There are eight schools in the nearby area. Most of them are primary and some extend to upper primary. The block education office is situated in Jagannath Prasad which is 30 km from the school.

Origins of the Sports Journey

The sports journey commenced with the initiation of a sports league at Gram Vikas Vidya Vihar School. Kabaddi, Cricket, and Football were played on a regular basis, and emerged as the platform for change, as they established a structured and organized sports environment with active participation from students, teachers. The league also introduced a sense of camaraderie, teamwork, and discipline.[1]

Organized League Structure: Community-Driven Competitive Spirit

The league was structured around the names of seven teachers and provided a platform for daily matches, with Saturday and Sunday reserved for children to explore sports of their choice. The meticulous organization of matches and the introduction of a points system added a competitive edge to the league. [1]

It was difficult to explain the rules of knockout games, as the children had never seen sports on TV.  Teachers started by explaining how a tournament works and the rules of each game.

Fostering Team Unity and Gender Inclusivity

One of the project’s milestones was the successful cultivation of team spirit among students. In a region where informal play often involved traditional games like Gilli-Danda and running around, the dedicated focus on Cricket, Football, and Kabaddi laid the foundation for structured sports. Notably, the inclusion of girls in cricket matches, facilitated by a teacher Aarti Ma’am, also helped in the commitment to gender inclusivity and breaking traditional barriers. [1]

Expanding Horizons

Furthermore, a detailed interaction with students prompted the exploration of additional sports. In December, volleyball was introduced, marking significant success as it earned a coveted spot in the school’s Annual Sports Meet.

The inclusion of volleyball in the Annual Sports Meet necessitated diligent groundwork, as it was being played for the first time.

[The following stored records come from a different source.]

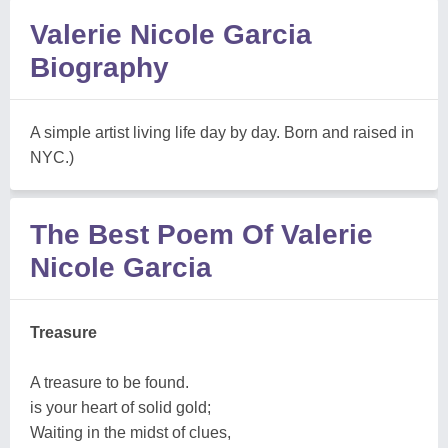
Valerie Nicole Garcia
Biography
A simple artist living life day by day. Born and raised in
NYC.)
The Best Poem Of Valerie
Nicole Garcia
Treasure
A treasure to be found.
is your heart of solid gold;
Waiting in the midst of clues,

This involved searching for an appropriate space, clearing the land, and procuring/installing the necessary equipment, including the volleyball net.

Introducing a new sport required an educational component. The project extended beyond just setting up the physical infrastructure; it involved teaching the students the fundamentals of volleyball. Starting from the basics, the students gradually progressed, developing the skills necessary for engaging and competitive matches.

Resource Mobilization for Sustainable Impact

The school did not have equipment like a whistle or a goal post etc. So the goal post was built using bamboo and whistle was procured from the market.

Expanding the sports repertoire, table tennis was introduced, with the equipment procured through an Amazon wish list. A school bench was transformed into a table tennis table.

The learning of sports was integrated into the curriculum through the watching of sports videos from e –learning materials in the school’s computer lab.

Addressing Language Barriers and Minor Interventions: Inclusive Communication

Challenges, such as language barriers, were met with inclusive solutions. The SBI YFI Fellow’s dedication to learning basic Odia and using visual aids exemplify the participatory spirit of inclusive communication.

The approach taken showed how existing resources and teachers could be utilised to achieve an objective. The main lesson learnt was that available resources could be repurposed and a system developed to achieve an objective. The equipment for various sports was available to us; there was a big ground, but there was no system to get those things utilized efficiently.